Cette « création de formes (eidè) » de l’imaginaire collectif et anonyme que représente la société, n’est évidemment pas « création cum nihilo, sans “moyens” et sans conditions, sur une table rase ». Mais cela ne retire rien à sa dimension créatrice puisque ce conditionnement n’est nullement déterminant ; c’est dire que tout en étant des créations « sous contrainte », les significations imaginaires sont « des créations libres et immotivées » [CL 5, 268]. Reprenant un terme freudien, Castoriadis parle de l’étayage de l’institution sur une « première strate naturelle » pour signifier que l’organisation du social informe et transforme cette strate sur quoi elle s’étaie, de sorte que le « passage du naturel au social » s’exprime par l’émergence d’un ordre nouveau ; ce qui suppose que « la “réalité” naturelle est indéterminée à un degré essentiel pour le faire social » [IIS, 512-13]. Castoriadis en vient alors à proposer une nouvelle logique qui ne relève pas de la seule déterminité, qu’il nomme logique des magmas [voir CL 2, 385-418], et à avancer une thèse ontologique sur le rapport de l’être et du temps. « Création, être, temps vont ensemble : être signifie à-être, temps et création s’exigent l’un l’autre », assure-t-il, manifestant que l’être est à saisir comme temporalité primordiale [CL 2, 8].
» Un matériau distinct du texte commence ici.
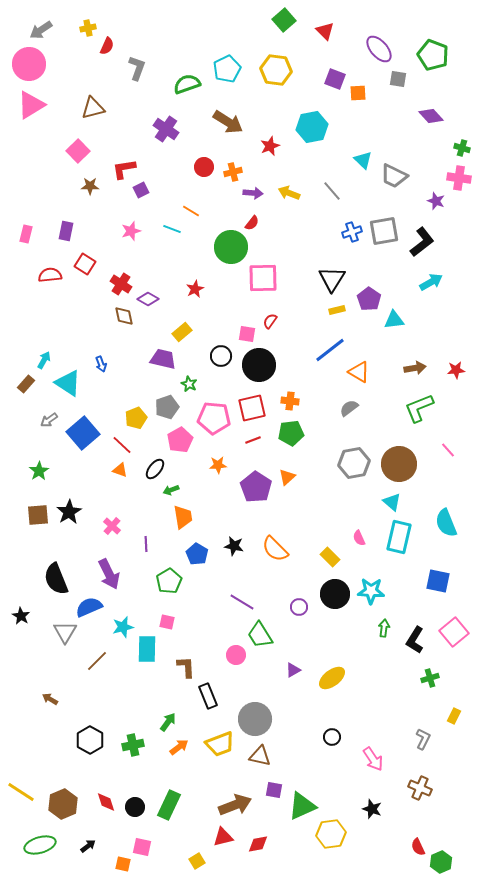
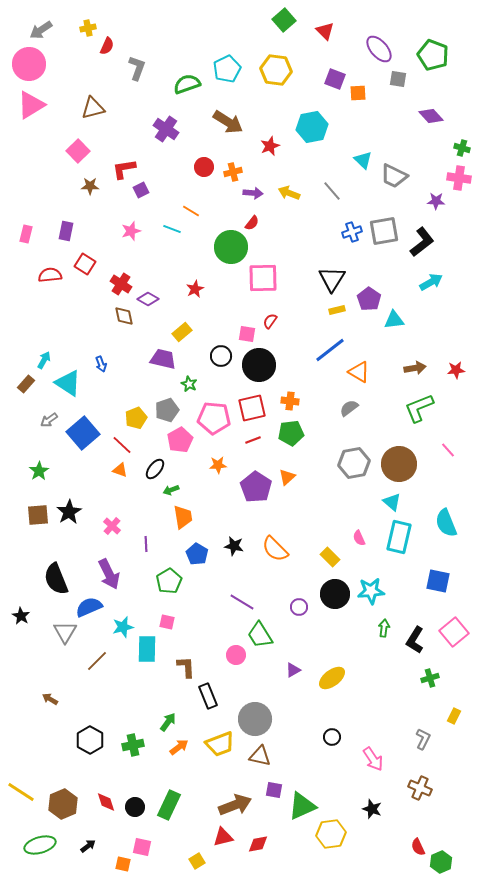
purple star at (436, 201): rotated 18 degrees counterclockwise
gray pentagon at (167, 407): moved 3 px down
cyan star at (371, 591): rotated 8 degrees counterclockwise
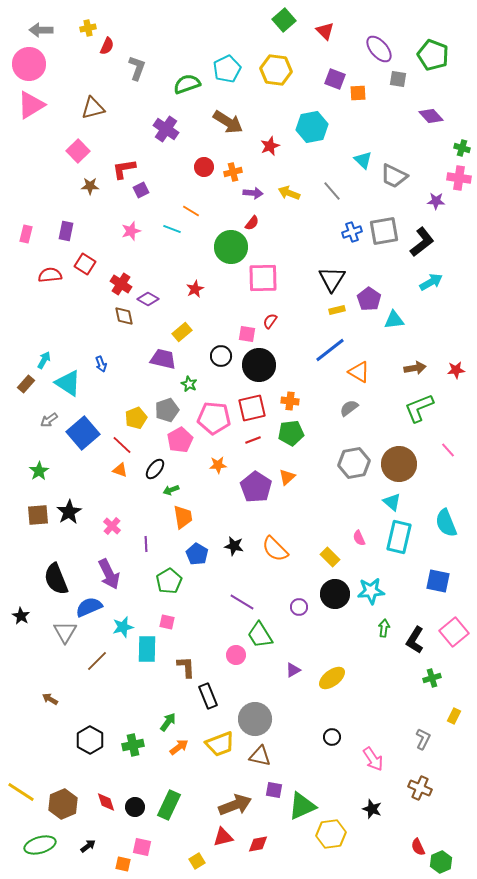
gray arrow at (41, 30): rotated 35 degrees clockwise
green cross at (430, 678): moved 2 px right
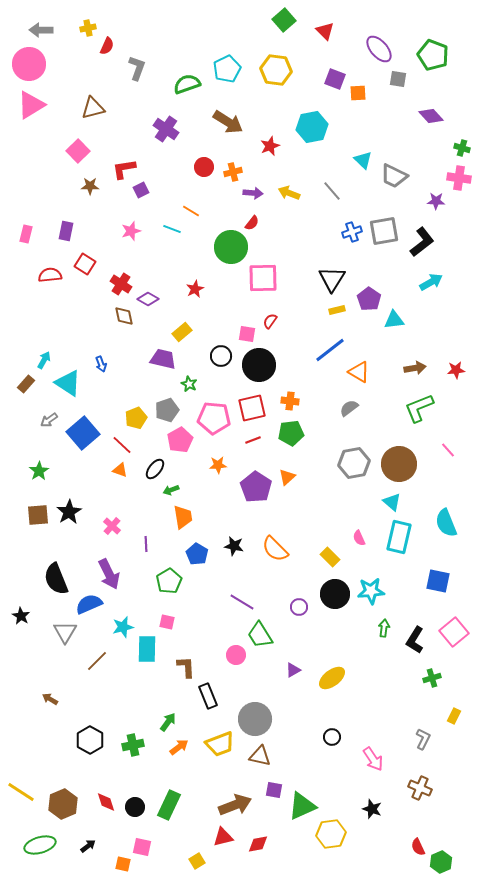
blue semicircle at (89, 607): moved 3 px up
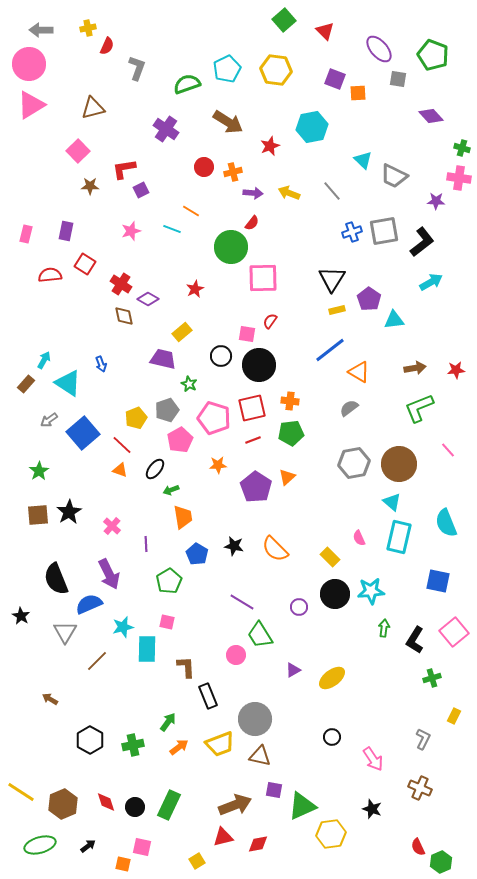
pink pentagon at (214, 418): rotated 12 degrees clockwise
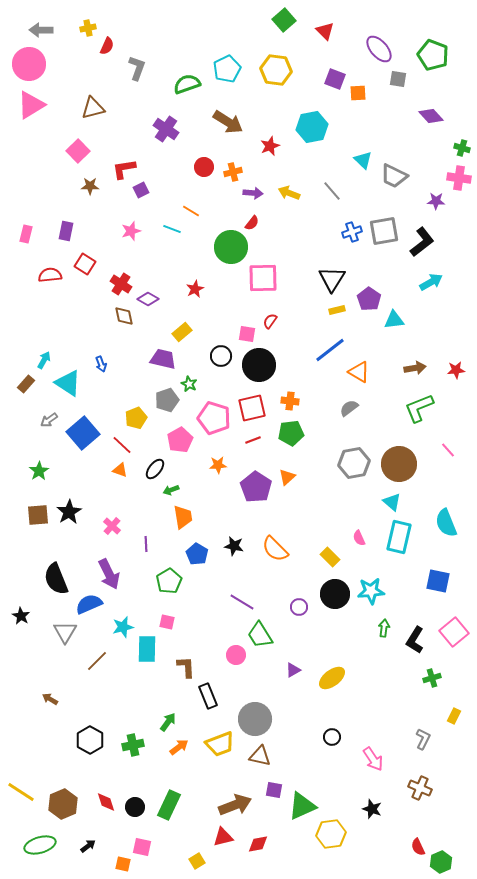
gray pentagon at (167, 410): moved 10 px up
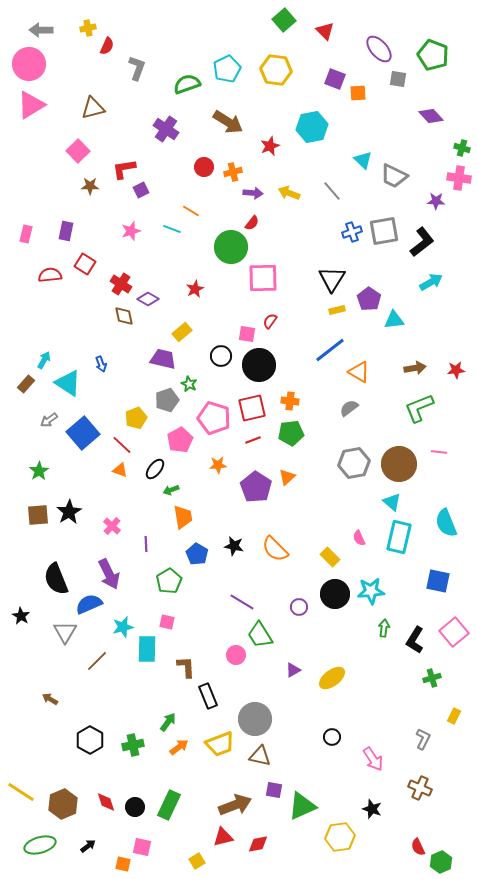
pink line at (448, 450): moved 9 px left, 2 px down; rotated 42 degrees counterclockwise
yellow hexagon at (331, 834): moved 9 px right, 3 px down
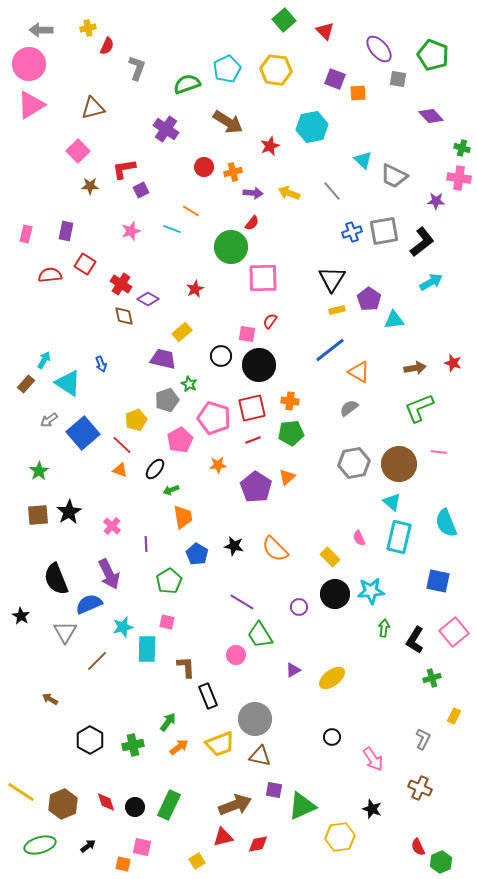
red star at (456, 370): moved 3 px left, 7 px up; rotated 24 degrees clockwise
yellow pentagon at (136, 418): moved 2 px down
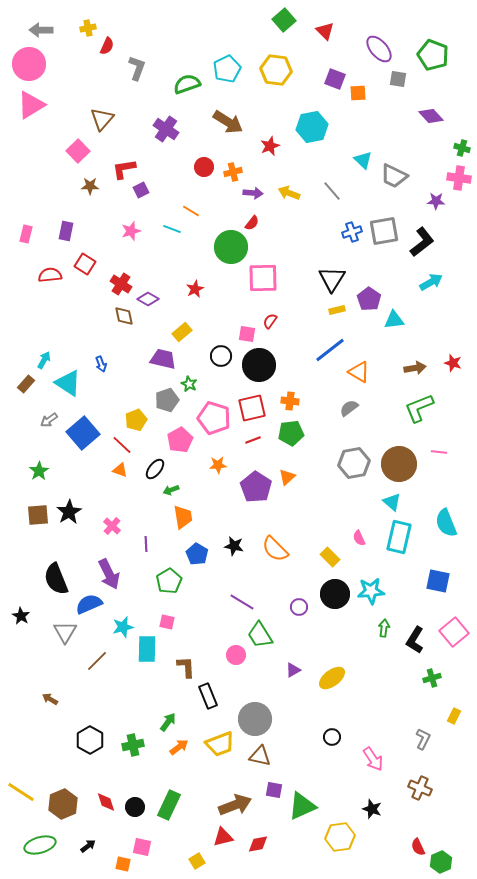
brown triangle at (93, 108): moved 9 px right, 11 px down; rotated 35 degrees counterclockwise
On comprend alors que la dimension véritable de l’institution, dont le surgissement est « manifestation de l’être comme à-être » [CL 2, 368], est de masquer le Chaos ou l’Abîme dont elle procède et qui n’est que l’autre nom de l’être. Refusant la fausse opposition de la transcendance et de l’immanence Castoriadis insiste sur la présence d’une « transcendance » au cœur même de l’immanence qu’elle ne cesse de « travailler » ou d’altérer : « Le Chaos n’est pas séparé, précise-t-il, il est source perpétuelle, altération toujours imminente, origine qui n’est pas reléguée hors du temps ou à un moment de mise en marche du temps, mais constamment présente dans et par le temps. Il est littéralement temporalité » [CL 2, 375].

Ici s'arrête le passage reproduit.